### [What is required]
Some entries follow. Reproduce exactly the lines starting at the one with "jednistven i novi" and stopping after the one with "duom THCF i".

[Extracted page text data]
---*---
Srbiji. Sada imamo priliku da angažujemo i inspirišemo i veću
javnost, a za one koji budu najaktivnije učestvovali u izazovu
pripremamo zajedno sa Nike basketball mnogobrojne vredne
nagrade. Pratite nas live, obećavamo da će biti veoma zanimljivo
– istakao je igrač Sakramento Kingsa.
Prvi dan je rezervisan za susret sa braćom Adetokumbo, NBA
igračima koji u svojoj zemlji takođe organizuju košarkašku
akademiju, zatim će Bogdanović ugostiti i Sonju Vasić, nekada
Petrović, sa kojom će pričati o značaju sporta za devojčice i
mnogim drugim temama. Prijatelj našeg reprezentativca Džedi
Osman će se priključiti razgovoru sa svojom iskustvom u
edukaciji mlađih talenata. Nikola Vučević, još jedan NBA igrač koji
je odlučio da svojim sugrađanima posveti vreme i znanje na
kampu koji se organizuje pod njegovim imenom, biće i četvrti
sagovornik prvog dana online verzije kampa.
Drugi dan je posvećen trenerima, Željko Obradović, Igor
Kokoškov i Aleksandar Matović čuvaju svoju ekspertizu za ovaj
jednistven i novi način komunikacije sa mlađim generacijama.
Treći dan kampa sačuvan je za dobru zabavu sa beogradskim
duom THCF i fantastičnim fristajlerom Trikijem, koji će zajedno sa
---*---
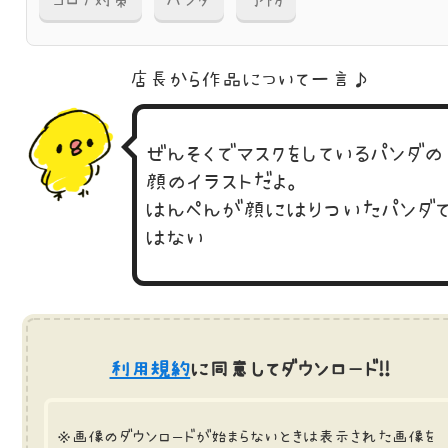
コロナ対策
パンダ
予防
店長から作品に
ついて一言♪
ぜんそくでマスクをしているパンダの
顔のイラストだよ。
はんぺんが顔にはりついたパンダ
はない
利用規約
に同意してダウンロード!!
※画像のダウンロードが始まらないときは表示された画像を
---*---
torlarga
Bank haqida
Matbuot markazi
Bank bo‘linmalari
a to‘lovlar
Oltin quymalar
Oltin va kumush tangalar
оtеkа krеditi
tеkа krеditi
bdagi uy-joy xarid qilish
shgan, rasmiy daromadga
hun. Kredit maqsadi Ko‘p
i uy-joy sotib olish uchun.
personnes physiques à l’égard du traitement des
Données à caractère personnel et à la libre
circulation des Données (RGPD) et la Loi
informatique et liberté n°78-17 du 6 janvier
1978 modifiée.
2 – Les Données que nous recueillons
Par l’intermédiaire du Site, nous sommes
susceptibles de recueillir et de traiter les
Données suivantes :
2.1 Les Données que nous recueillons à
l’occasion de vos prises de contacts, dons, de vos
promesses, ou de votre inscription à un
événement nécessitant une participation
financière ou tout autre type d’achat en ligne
---*---
### [Task answer]
jednistven i novi način komunikacije sa mlađim generacijama.
Treći dan kampa sačuvan je za dobru zabavu sa beogradskim
duom THCF i fantastičnim fristajlerom Trikijem, koji će zajedno sa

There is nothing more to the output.